Ambizioni. Nel calcio è tutto molto più semplice e rassicurante. Il presidente del club, Oreste Vigorito, ha parlato di piano triennale per il ritorno in Serie A. Poi ha fatto una squadra evidentemente in grado di accorciare i tempi. Non fosse che uno dopo l’altro hanno cominciato a infortunarsi Maggio e Nocerino, Bukata, Antei e così via. Accusa: troppi giocatori anziani in rosa, bravi ma logori. Replica: ma se contro il Verona l’età media era di venticinque anni. Così causa ed effetto si mescolano e si confondono.

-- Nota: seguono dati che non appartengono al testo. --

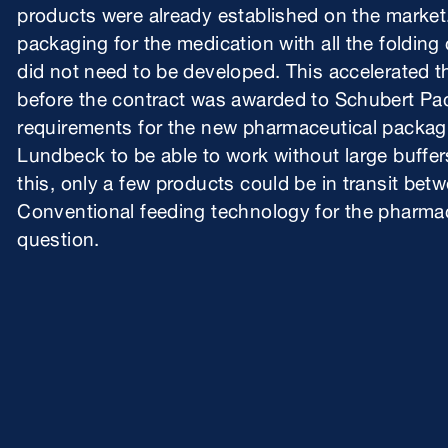
products were already established on the market
packaging for the medication with all the foldi
did not need to be developed. This accelerated t
before the contract was awarded to Schubert Pa
requirements for the new pharmaceutical packagi
Lundbeck to be able to work without large buffers
this, only a few products could be in transit be
Conventional feeding technology for the pharmac
question.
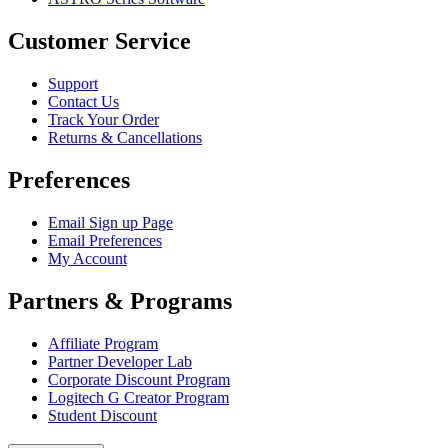
Customer Service
Support
Contact Us
Track Your Order
Returns & Cancellations
Preferences
Email Sign up Page
Email Preferences
My Account
Partners & Programs
Affiliate Program
Partner Developer Lab
Corporate Discount Program
Logitech G Creator Program
Student Discount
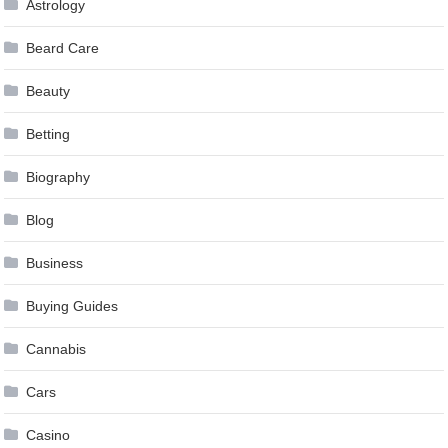
Astrology
Beard Care
Beauty
Betting
Biography
Blog
Business
Buying Guides
Cannabis
Cars
Casino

Però la pazienza è virtù beneventana. Anche il perfezionismo. Vigorito, nel nome e per conto dell’amatissimo e scomparso fratello maggiore Ciro, ricco com’è grazie ai parchi eolici che l’Ivpc, leader nel settore, costruisce per sé o fornendo tecnologia ad altri (come Invent, lo sponsor della Sampdoria), entusiasta del calcio com’è (tanto da spostarsi regolarmente con la squadra, allontanandosi dalla sua villa di Napoli), ha deciso di rendere il club la cosa più organizzata a est del Pentagono. D’accordo è un’iperbole. Intanto, litigando a tratti con il sindaco Clemente Mastella, ha messo soldi sulle migliorie dello stadio intitolato al fratello, che del Benevento fu amministratore delegato. Zone di ospitalità, uffici prefabbricati, tribune restaurate e ridipinte di giallo e di rosso, tornelli elettronici attraversabili con i biglietti digitali, sin da quando la squadra era in Serie C. Per esempio. Senza nemmeno bisogno di attraversare Piazzale degli Atleti si accede all’antistadio. Era un terreno polveroso, sostituito in seguito da un campo artificiale. Adesso c’è l’erba del centro sportivo intitolato a Carmelo Imbriani, bandiera locale, allenatore, portato via dalla sorte quasi sei anni fa.
Giovani e futuro. Si allenano lì, finalmente, i vecchi e i giovani. Fino allo scorso anno dovevano percorrere venti chilometri andata e ritorno per raggiungere l’impianto di Paduli. Hanno un posto a parte per il vivaio, all’Avellola, sintetico di ultima generazione e il cuore della città lì accanto. Contano circa 450 ragazzi e possiedono anche una scuola esterna nel territorio del nemico, a Napoli: il Caravaggio, con più di 250 tesserati. Così insegnano, imparano e vincono persino. Ne riparleremo. Organizzano ingressi gratis di tifosi disabili allo stadio, al grido promozionale di “Io calcio oltre”. Vanno a portare il pallone, lo sport, qualcosa di simile alla speranza dentro il tessuto sociale dolente. Per questo hanno pazienza. Sanno che funzionerà.